Mattoni d’argilla rossi, che il tempo e il calpestio domenicale avevano reso neri e con ondulamenti sulla superficie, dai solchi slargati tra l’uno e l’altro per un progressivo ritrarsi di ciascuno d’essi, ad accogliere negli interstizi che perciò s'espandevano, tutta la lordura delle anime penitenti, ginocchioni su quel piano freddo, caldo, ruvido, levigato, a seconda dei peccati degli uomini e delle stagioni del cielo.
Sui mattoni, le suole arrovesciate delle scarpe, che mostravano le loro debolezze al mondo: assottigliamenti vari o valghi, buchi nel primo strato della suola, sopratacchi fatti e rifatti. Inginocchiati a chiedere perdono, alzavano gli occhi a -20° dalla cervicale, giusto per intravvedere nel campo visivo periferico, gli orli incombenti delle vesti dei santi ben allocati nelle curve nicchie, a discutere tra loro dei tomi che reggevano tenaci, da secoli e per i secoli. Davanti ad essi, infilato in sostegni di ferro nero, il primo barlume della divinità tremolava in cima alle candele bianche dai grappoli di cera proliferati lungo il loro stelo, emulando la luce della fede.

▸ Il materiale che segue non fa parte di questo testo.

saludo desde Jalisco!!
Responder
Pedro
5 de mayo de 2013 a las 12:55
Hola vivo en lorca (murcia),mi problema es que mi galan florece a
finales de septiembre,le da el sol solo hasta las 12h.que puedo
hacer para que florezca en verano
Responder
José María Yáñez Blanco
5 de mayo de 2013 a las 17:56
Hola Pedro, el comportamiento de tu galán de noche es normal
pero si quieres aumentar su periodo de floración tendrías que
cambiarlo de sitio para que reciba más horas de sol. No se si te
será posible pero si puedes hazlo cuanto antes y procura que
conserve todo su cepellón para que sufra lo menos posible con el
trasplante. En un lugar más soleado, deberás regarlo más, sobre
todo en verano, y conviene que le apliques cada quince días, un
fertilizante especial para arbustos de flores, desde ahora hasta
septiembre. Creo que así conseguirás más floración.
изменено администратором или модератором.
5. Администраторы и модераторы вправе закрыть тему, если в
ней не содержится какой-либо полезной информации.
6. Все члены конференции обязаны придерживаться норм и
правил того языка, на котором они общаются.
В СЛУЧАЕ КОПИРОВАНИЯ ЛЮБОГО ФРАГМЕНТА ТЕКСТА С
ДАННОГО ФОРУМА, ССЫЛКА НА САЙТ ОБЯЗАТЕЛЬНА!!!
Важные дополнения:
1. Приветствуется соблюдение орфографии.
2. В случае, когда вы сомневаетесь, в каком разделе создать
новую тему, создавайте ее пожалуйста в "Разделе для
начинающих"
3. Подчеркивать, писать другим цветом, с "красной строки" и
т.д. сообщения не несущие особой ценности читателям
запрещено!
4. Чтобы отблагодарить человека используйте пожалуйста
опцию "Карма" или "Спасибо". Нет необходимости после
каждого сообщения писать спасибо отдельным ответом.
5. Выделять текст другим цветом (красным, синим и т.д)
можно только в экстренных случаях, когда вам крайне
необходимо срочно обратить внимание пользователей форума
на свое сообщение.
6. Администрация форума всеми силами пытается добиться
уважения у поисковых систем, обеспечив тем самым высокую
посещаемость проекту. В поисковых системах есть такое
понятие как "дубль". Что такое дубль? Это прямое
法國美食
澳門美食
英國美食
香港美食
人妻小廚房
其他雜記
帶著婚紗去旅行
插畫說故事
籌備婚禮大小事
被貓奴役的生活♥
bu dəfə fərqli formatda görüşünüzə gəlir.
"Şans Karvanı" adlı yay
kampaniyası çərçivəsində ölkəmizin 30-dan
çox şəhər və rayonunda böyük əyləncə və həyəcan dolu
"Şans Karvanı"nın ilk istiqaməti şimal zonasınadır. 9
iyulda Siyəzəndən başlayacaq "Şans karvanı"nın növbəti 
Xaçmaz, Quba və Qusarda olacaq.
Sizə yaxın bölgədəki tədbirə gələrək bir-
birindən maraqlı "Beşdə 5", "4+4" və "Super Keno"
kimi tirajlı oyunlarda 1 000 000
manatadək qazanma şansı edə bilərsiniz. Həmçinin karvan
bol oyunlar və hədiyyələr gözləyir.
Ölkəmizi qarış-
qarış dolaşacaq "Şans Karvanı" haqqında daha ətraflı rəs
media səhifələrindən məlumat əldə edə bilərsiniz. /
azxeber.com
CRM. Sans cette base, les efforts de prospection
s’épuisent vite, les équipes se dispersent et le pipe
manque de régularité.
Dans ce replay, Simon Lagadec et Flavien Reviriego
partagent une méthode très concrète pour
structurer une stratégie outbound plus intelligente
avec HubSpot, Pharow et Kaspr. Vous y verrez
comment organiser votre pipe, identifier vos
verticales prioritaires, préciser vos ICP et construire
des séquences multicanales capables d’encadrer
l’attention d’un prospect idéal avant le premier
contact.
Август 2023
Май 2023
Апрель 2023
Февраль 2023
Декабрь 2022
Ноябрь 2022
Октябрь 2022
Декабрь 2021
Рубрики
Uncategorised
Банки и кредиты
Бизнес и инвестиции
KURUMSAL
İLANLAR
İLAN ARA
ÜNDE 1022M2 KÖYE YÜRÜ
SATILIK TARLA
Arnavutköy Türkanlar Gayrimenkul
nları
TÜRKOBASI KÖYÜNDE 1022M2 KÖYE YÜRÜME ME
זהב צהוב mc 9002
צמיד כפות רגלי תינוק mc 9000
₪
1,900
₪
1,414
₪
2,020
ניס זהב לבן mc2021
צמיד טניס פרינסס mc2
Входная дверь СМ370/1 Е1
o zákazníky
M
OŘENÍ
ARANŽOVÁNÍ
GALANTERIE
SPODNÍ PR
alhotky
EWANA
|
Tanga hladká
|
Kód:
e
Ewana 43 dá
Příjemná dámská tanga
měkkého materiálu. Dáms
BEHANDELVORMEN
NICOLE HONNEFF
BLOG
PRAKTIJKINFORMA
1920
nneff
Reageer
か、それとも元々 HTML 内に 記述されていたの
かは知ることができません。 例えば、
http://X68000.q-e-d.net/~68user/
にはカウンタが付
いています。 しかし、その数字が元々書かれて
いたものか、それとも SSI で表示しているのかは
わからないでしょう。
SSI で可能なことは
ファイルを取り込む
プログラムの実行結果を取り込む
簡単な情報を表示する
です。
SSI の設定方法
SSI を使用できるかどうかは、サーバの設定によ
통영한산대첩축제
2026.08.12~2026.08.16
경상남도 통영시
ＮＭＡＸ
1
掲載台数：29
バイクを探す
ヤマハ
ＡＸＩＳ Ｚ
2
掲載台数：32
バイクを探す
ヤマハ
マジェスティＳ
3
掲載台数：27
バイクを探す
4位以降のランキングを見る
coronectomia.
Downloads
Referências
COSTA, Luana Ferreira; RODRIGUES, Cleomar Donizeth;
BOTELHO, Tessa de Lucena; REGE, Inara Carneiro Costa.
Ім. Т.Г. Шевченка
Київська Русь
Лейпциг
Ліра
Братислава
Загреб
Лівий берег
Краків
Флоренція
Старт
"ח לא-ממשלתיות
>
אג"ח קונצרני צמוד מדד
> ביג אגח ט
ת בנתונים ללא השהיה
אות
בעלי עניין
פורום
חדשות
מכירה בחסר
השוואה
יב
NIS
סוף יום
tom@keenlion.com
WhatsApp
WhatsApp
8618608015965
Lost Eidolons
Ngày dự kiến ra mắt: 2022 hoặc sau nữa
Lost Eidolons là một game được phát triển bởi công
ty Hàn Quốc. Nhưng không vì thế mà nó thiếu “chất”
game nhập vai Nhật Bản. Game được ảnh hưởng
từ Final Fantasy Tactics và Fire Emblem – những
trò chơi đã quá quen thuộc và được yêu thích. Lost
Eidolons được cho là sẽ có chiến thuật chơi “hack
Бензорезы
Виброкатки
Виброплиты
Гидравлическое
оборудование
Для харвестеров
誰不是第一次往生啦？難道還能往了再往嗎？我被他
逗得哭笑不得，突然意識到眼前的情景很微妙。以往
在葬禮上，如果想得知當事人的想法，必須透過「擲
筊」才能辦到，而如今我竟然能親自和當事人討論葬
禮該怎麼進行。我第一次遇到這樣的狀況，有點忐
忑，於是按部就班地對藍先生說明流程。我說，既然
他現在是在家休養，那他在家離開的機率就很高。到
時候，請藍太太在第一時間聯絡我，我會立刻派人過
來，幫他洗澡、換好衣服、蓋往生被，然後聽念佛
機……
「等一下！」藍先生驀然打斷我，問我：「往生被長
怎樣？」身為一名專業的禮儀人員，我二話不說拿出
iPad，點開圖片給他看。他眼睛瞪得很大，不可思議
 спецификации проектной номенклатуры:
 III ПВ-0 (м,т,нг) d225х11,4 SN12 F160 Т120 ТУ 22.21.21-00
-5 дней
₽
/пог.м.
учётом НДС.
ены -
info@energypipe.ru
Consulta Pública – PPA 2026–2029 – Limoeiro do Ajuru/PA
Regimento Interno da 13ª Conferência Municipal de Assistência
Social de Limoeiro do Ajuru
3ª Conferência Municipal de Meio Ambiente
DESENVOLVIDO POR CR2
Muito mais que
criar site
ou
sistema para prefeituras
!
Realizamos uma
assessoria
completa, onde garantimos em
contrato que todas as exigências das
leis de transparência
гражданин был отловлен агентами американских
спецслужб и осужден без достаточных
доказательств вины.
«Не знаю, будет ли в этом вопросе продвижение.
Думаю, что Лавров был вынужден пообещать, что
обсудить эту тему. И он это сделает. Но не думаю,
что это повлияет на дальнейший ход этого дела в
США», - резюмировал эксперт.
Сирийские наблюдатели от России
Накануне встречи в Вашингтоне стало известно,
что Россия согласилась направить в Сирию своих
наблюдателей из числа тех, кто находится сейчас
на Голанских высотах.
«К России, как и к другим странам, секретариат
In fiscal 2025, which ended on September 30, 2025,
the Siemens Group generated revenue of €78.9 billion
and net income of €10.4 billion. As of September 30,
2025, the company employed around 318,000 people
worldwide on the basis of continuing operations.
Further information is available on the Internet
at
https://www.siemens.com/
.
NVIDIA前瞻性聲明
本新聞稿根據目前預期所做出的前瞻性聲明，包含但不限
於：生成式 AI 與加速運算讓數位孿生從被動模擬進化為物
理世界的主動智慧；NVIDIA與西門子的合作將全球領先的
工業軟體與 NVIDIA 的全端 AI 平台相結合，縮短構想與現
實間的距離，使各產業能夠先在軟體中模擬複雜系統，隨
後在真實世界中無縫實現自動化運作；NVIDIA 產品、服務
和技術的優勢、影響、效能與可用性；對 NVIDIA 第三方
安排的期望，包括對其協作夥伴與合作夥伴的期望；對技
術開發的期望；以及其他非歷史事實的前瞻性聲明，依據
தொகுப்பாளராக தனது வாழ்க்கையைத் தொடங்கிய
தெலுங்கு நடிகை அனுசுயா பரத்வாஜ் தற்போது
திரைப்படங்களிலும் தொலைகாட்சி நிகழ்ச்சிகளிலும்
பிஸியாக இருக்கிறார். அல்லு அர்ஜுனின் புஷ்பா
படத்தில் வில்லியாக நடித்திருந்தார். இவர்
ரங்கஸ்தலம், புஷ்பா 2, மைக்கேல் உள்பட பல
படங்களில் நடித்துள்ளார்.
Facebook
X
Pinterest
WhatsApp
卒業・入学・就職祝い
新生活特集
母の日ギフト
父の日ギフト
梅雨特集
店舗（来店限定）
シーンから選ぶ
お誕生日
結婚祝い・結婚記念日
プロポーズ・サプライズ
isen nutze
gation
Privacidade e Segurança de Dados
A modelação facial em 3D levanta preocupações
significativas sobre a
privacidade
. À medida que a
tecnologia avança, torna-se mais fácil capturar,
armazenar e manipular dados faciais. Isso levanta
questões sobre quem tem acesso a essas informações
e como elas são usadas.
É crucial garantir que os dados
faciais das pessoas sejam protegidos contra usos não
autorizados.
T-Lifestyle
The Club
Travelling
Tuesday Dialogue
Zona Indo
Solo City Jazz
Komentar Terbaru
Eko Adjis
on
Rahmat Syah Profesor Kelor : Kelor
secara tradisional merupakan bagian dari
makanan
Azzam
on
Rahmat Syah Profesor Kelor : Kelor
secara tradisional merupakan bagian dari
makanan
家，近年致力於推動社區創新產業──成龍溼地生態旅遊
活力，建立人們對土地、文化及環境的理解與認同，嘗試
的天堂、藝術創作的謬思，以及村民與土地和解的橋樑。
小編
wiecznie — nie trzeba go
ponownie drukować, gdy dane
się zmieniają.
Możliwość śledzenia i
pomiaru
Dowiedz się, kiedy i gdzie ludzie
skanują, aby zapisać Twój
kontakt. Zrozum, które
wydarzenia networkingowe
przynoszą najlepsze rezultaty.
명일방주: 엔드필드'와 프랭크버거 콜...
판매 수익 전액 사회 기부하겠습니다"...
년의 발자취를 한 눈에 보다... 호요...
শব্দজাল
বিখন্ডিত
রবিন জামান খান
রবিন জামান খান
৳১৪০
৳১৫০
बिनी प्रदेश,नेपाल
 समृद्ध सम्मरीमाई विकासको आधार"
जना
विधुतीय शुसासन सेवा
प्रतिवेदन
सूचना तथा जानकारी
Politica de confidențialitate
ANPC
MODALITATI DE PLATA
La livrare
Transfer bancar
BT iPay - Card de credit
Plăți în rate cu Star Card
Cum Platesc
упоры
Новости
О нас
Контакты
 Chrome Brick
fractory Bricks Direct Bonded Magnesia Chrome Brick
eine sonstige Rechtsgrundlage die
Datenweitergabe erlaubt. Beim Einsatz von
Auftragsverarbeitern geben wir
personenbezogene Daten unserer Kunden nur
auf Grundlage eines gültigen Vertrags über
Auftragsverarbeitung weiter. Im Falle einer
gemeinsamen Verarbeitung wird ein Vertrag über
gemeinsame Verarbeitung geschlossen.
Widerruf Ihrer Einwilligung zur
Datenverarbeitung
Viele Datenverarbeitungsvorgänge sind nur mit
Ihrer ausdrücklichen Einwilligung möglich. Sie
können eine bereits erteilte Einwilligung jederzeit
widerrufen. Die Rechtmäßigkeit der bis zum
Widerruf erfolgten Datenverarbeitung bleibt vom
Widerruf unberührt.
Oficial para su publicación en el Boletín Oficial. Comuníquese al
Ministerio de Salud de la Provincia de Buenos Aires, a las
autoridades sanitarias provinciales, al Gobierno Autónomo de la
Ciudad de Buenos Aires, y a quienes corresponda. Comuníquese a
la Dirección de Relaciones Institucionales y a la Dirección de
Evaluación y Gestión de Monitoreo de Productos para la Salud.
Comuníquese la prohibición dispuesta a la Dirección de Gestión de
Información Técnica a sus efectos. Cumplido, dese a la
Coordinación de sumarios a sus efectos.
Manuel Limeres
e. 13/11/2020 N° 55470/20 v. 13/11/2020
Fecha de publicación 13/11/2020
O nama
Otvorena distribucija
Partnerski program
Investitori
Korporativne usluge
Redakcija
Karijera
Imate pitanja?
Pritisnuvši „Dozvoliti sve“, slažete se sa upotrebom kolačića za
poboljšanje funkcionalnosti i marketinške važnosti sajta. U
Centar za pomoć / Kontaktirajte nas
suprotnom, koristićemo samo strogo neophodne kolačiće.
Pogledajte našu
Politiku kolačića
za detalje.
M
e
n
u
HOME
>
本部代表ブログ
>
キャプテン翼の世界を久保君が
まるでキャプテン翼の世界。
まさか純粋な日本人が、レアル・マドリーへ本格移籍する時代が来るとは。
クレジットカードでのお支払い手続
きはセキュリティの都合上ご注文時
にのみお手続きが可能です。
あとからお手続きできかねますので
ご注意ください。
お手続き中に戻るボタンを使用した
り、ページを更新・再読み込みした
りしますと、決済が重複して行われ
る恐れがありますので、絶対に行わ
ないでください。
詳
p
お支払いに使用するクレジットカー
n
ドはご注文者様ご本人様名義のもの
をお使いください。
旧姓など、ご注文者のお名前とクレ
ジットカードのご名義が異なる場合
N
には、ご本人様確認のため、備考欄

Ad andare più su, s’incontrava l’innesto delle colonne con le arcate e lì, a raccordo trasversale sopra il transetto, un tripudio di angeli bambini tra cirri di stucco rapiva l’anima dalla nuda terra e la trascinava verso aerei vortici barocchi, che però della terra serbavano ancora tutta la severa fissità materica.
Solo osando alzare ancora lo sguardo, si focalizzava il rosone variopinto da cui passava nettissimo il fascio solare che lì vi si mostrava nelle sue più smaglianti variazioni cromatiche ma conservandosi unico e indivisibile poi si riuniva in un pulviscolo dorato ed oscillante che attraversava lo spazio e colpiva il pavimento, incanto caleidoscopico secolare per adulti dal cuore sempre infante, incolpevole nella solitudine della venuta al mondo.
Allora sì, lì sì che un nuovo respiro dilatava polmoni e cuore. Lì sì, che non mancava l’aria per volare.